• **Problem details**:
Could you print, exactly and without pictures, only the lines from the one with "prostowanie keratynowe gdynia" through the end of the records below?

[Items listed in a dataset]
<<<<

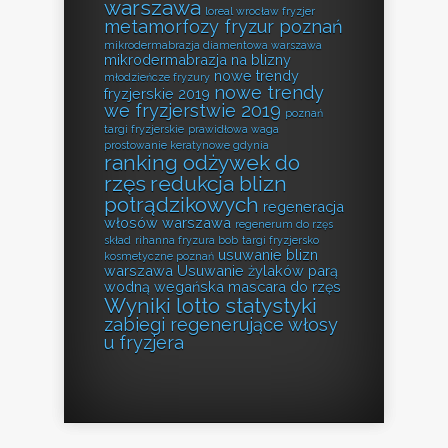
warszawa
loreal wrocław fryzjer
metamorfozy fryzur poznań
mikrodermabrazja diamentowa warszawa
mikrodermabrazja na blizny
nowe trendy
młodzieńcze fryzury
nowe trendy
fryzjerskie 2019
we fryzjerstwie 2019
poznań
targi fryzjerskie
prawidłowa waga
prostowanie keratynowe gdynia
ranking odżywek do
rzęs
redukcja blizn
potrądzikowych
regeneracja
włosów warszawa
regenerum do rzęs
skład
rihanna fryzura bob
targi fryzjersko
usuwanie blizn
kosmetyczne poznań
warszawa
Usuwanie żylaków parą
wodną
wegańska mascara do rzęs
Wyniki lotto statystyki
zabiegi regenerujące włosy
u fryzjera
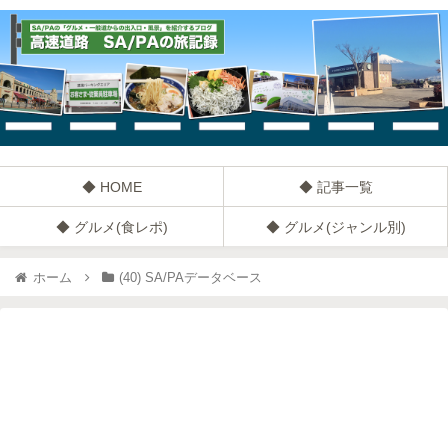
◆ HOME
◆ 記事一覧
◆ グルメ(食レポ)
◆ グルメ(ジャンル別)
ホーム
(40) SA/PAデータベース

>>>>

• **Task output**:
prostowanie keratynowe gdynia
ranking odżywek do
rzęs
redukcja blizn
potrądzikowych
regeneracja
włosów warszawa
regenerum do rzęs
skład
rihanna fryzura bob
targi fryzjersko
usuwanie blizn
kosmetyczne poznań
warszawa
Usuwanie żylaków parą
wodną
wegańska mascara do rzęs
Wyniki lotto statystyki
zabiegi regenerujące włosy
u fryzjera
◆ HOME
◆ 記事一覧
◆ グルメ(食レポ)
◆ グルメ(ジャンル別)
ホーム
(40) SA/PAデータベース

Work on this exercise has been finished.